EXERCISE MATERIALS:
=== Section Start ===

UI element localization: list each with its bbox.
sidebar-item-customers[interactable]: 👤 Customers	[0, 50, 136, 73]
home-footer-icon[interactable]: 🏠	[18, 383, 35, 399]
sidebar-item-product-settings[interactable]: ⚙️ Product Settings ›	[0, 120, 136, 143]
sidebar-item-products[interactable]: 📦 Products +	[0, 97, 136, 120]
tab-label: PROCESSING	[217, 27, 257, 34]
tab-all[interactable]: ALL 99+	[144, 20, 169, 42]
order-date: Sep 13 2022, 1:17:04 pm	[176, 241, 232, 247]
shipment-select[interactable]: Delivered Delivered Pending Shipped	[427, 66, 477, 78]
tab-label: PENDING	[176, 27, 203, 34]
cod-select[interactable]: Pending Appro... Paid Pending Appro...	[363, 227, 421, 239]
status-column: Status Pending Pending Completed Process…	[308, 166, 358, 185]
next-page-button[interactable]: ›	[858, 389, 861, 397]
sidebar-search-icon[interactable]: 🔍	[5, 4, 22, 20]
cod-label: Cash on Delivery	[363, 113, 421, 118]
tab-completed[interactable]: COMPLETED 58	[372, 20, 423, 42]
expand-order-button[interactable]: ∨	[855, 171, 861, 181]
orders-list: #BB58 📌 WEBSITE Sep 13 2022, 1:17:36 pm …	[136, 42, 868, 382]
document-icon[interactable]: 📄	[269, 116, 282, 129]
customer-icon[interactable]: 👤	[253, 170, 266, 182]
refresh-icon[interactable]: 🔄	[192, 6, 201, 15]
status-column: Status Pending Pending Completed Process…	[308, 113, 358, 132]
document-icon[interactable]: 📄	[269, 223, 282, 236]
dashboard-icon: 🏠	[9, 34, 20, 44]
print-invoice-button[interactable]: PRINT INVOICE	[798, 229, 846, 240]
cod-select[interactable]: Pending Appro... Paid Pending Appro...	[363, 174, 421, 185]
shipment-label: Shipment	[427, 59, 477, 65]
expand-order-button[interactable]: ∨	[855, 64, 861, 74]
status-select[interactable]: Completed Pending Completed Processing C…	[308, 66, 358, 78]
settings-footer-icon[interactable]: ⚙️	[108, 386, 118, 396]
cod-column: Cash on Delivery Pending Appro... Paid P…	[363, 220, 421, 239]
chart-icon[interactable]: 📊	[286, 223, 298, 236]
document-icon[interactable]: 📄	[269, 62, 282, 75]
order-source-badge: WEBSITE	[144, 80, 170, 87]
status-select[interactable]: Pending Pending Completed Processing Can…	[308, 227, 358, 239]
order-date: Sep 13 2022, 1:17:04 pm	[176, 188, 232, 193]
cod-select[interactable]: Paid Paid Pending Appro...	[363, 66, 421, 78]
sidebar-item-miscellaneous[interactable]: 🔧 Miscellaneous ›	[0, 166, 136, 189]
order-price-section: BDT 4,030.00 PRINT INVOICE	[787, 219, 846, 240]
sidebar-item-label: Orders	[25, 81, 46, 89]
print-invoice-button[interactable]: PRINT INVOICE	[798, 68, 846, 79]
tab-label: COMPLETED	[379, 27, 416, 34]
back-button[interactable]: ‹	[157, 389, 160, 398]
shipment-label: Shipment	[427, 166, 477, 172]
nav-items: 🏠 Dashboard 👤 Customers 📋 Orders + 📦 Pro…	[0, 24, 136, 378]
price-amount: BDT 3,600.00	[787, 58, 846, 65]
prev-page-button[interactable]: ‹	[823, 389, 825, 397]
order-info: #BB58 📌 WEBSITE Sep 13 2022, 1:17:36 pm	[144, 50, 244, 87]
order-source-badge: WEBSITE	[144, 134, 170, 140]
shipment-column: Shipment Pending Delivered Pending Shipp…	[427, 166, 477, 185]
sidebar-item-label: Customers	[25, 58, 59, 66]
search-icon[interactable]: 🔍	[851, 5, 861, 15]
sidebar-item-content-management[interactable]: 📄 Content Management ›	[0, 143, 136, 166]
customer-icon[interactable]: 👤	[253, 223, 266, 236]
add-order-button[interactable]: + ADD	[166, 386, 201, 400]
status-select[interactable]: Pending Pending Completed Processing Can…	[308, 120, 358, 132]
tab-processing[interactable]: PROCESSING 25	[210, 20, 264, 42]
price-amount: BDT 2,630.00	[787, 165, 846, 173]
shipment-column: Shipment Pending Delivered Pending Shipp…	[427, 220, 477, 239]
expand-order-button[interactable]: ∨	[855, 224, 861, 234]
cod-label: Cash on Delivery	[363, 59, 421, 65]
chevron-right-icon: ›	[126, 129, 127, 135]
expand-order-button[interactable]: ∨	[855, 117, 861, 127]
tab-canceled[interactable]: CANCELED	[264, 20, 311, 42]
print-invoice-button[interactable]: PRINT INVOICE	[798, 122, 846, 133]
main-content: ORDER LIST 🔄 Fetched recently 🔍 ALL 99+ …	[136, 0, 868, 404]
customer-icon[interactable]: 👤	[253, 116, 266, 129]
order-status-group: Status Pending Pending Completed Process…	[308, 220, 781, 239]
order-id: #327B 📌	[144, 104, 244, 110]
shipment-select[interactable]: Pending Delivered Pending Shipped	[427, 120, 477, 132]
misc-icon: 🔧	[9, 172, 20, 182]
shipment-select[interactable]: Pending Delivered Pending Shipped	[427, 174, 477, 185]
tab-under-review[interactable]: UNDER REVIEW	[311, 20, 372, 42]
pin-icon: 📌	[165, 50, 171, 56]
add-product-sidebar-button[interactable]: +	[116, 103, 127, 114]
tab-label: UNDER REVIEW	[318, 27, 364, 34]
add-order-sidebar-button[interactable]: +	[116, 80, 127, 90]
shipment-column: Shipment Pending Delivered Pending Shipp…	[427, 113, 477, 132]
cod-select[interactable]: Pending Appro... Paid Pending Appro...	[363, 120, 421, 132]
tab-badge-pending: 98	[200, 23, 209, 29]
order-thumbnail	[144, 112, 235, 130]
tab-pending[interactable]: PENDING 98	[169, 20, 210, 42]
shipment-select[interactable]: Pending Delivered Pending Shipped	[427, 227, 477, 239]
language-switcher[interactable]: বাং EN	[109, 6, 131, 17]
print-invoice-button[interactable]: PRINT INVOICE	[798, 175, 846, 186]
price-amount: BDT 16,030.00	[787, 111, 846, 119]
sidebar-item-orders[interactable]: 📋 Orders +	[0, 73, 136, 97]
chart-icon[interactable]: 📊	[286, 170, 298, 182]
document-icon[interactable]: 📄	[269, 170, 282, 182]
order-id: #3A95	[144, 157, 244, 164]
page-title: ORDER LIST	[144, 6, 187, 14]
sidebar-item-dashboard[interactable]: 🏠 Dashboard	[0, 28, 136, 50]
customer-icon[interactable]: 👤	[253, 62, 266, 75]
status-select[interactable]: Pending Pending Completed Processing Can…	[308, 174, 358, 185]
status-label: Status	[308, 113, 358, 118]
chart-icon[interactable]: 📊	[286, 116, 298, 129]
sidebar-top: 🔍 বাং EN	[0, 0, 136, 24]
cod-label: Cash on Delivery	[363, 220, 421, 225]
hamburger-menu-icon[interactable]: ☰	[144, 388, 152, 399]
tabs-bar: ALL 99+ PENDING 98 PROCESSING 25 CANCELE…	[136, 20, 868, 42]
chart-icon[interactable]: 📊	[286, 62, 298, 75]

=== Section End ===

REQUIREMENT: The word "Cash" appears in some of the lines above. Copy those lines.

TASK OUTPUT:
cod-label: Cash on Delivery	[363, 113, 421, 118]
cod-column: Cash on Delivery Pending Appro... Paid P…	[363, 220, 421, 239]
cod-label: Cash on Delivery	[363, 59, 421, 65]
cod-label: Cash on Delivery	[363, 220, 421, 225]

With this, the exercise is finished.